1. For all non-zero numbers x and y such that x= 1/y, what is the value of ( x- 1/x)(y+ 1/y)
if x = 1/y , then xy = 1
(x-1/x)(y+1/y)
= (x^1 -1)/x * (y^2 + 1)/y
= (x^1 - 1)(y^1 + 1)/xy
= (1/y^2 - 1)(y^2 + 1)/1
= 1 + 1/y^2 - y^2 - 1
= 1/y^2 - y^2
or
= ( 1 - y^4)/y^2
or more directly
( x- 1/x)(y+ 1/y)
= xy + x/y - y/x - 1/(xy)
= 1 + (1/y)/y - y/(1/y) - 1
= 1/y^2 - y^2
as above
Well, let's start with the equation x = 1/y. To find the value of (x - 1/x)(y + 1/y), we can substitute x with 1/y:
(1/y - 1/(1/y))(y + 1/y)
Now we can simplify it:
(1/y - y)(y + 1/y)
Combining the terms:
((1 - y^2)/y)(y + 1/y)
Finally, simplifying further:
(1 - y^2)(y^2 + 1) / y^2
We now have the value for (x - 1/x)(y + 1/y), which is (1 - y^2)(y^2 + 1) / y^2.

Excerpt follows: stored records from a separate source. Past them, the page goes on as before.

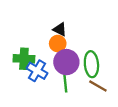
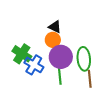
green cross: (24, 59) -> (22, 54), turned 30
brown line: (98, 86) -> (90, 79), turned 54

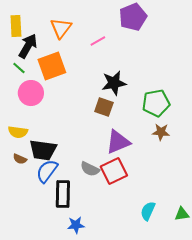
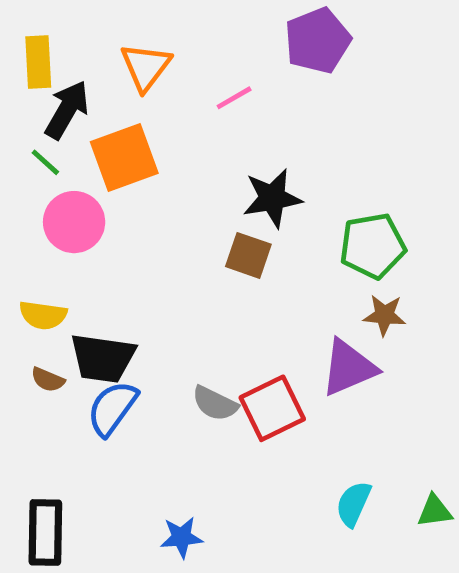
purple triangle: (118, 142) -> (349, 368), moved
black rectangle: (63, 194) -> (45, 532), moved

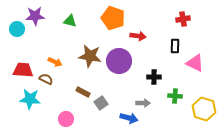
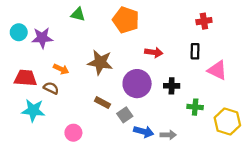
purple star: (35, 16) -> (42, 38), moved
green triangle: (70, 21) -> (78, 14), moved
red arrow: (138, 36) -> (154, 52), moved
purple circle: (119, 61) -> (137, 84), moved
brown rectangle: (83, 92) -> (102, 103), moved
gray square: (101, 103) -> (125, 115), moved
gray arrow: (143, 103) -> (168, 135), moved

To find the value of (x - 1/x) * (y + 1/y), we need to substitute x = 1/y into the expression first.
Since x = 1/y, we can rewrite the expression as:
(1/y - 1/(1/y)) * (y + 1/y)
Now, let's simplify this expression step by step.

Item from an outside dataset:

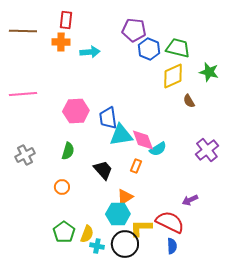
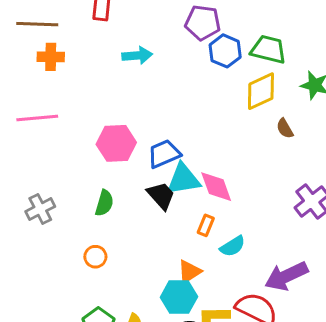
orange cross: (61, 42) -> (51, 57), moved
blue trapezoid: (108, 118) -> (164, 154), turned 75
cyan semicircle: (158, 149) -> (233, 246), moved
black trapezoid: (103, 170) -> (161, 196), moved
purple arrow: (190, 200) -> (286, 276), size x1.8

First, let's simplify the numerator of the first term:
1/y - 1/(1/y) = 1/y - y/1 = 1/y - y
Next, let's simplify the denominator of the second term:
y + 1/y = y/(y/1) + 1/y = y^2/y + 1/y = (y^2 + 1)/y
Now, we can rewrite the expression as:
(1/y - y) * (y^2 + 1)/y
To simplify further, we can multiply the fractions:
[(1 - y^2) * (y^2 + 1)] / y^2
Now, let's expand the numerator:
(1 - y^2)*(y^2 + 1) = y^2 + 1 - y^4 - y^2 = -y^4 + 1
Therefore, the value of (x - 1/x) * (y + 1/y) is given by:
(-y^4 + 1)/y^2
To find the value of (x - 1/x)(y + 1/y) where x = 1/y, we need to substitute the value of x in terms of y into the expression.

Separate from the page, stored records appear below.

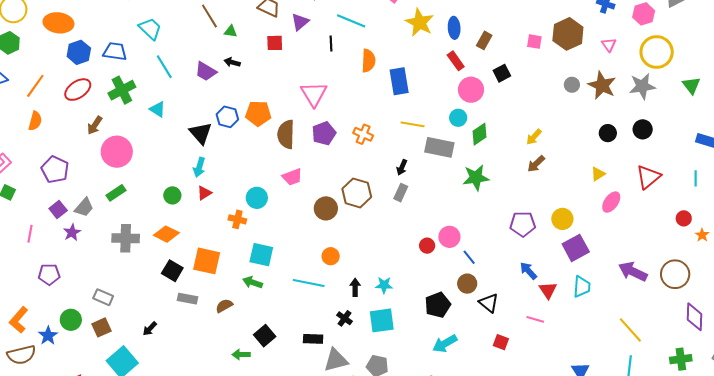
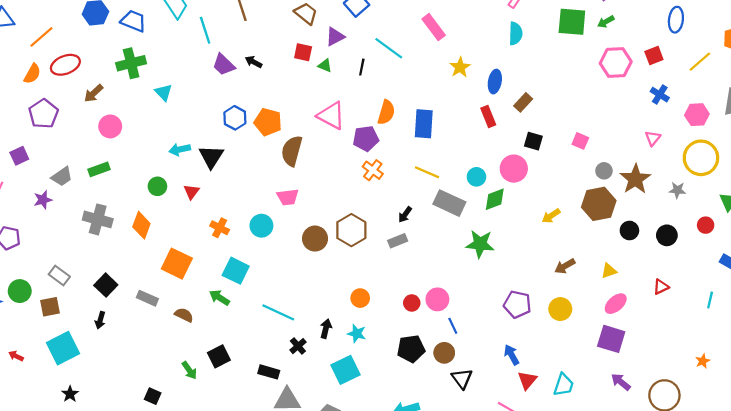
yellow star: (420, 23) -> (460, 67), size x0.7
green triangle: (231, 31) -> (325, 66), moved
brown hexagon: (568, 34) -> (599, 204), moved
pink square: (534, 42) -> (580, 141), moved
orange semicircle: (368, 61) -> (386, 112), moved
cyan line: (164, 67) -> (205, 30), moved
black square: (502, 73) -> (533, 141), turned 30
gray star: (642, 86) -> (677, 190), size x0.6
red ellipse: (78, 90) -> (65, 65), moved
pink circle: (471, 90) -> (514, 169), moved
pink triangle: (314, 94) -> (331, 116), turned -44
black triangle: (201, 133) -> (211, 157), moved
purple pentagon: (324, 133) -> (366, 139), moved
pink circle: (117, 152) -> (110, 126), size x0.7
brown arrow: (536, 164) -> (565, 266), moved
cyan arrow: (199, 167) -> (180, 149), moved, turned 48
purple pentagon: (55, 170) -> (43, 114), moved
red triangle: (648, 177) -> (661, 287), size x0.6
red triangle: (204, 193) -> (192, 192), turned -35
gray rectangle: (401, 193) -> (398, 241), turned 30
cyan circle: (257, 198) -> (261, 226), moved
purple square: (58, 209) -> (19, 156), moved
red circle: (684, 218) -> (706, 225), moved
orange diamond: (166, 234) -> (141, 225), turned 70
purple square: (576, 248) -> (611, 339), moved, turned 32
orange circle: (331, 256) -> (360, 298), moved
black square: (172, 271) -> (106, 285), moved
purple arrow: (633, 272) -> (621, 382), size x0.7
black pentagon: (438, 305) -> (411, 349), moved
brown semicircle: (224, 306) -> (184, 315), turned 42
black cross: (345, 318) -> (298, 346), moved
cyan square: (382, 320) -> (345, 370), turned -32
black arrow: (150, 329) -> (100, 320), turned -42
green arrow: (241, 355) -> (189, 370), turned -138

Given that x = 1/y, we can substitute x in the expression as follows:
(x - 1/x)(y + 1/y) = (1/y - 1/(1/y))(y + 1/y)
Now we have a complex fraction, but we can simplify this.
To combine the fractions, we need a common denominator. The common denominator between y and (1/y) is y. So, multiplying the numerators by y, we get:
(1/y)(y) - (1/(1/y))(y) = 1 - y^2
Now we have (1 - y^2)(y + 1/y)
To further simplify, we can factor out the difference of squares, which is (1 - y)(1 + y):
(1 - y)(1 + y)(y + 1/y)
And that is the simplified expression for (x - 1/x)(y + 1/y) where x = 1/y.